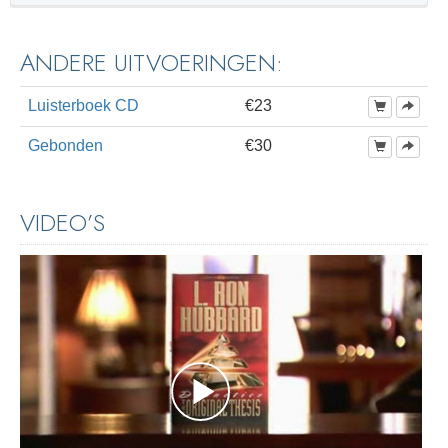
ANDERE UITVOERINGEN:
Luisterboek CD
€23
Gebonden
€30
VIDEO’S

__YOUR ASSIGNMENT__
Everything in the records should be repeated exactly except the images.

__RESULT OF THE TASK__
ANDERE UITVOERINGEN:
Luisterboek CD
€23
Gebonden
€30
VIDEO’S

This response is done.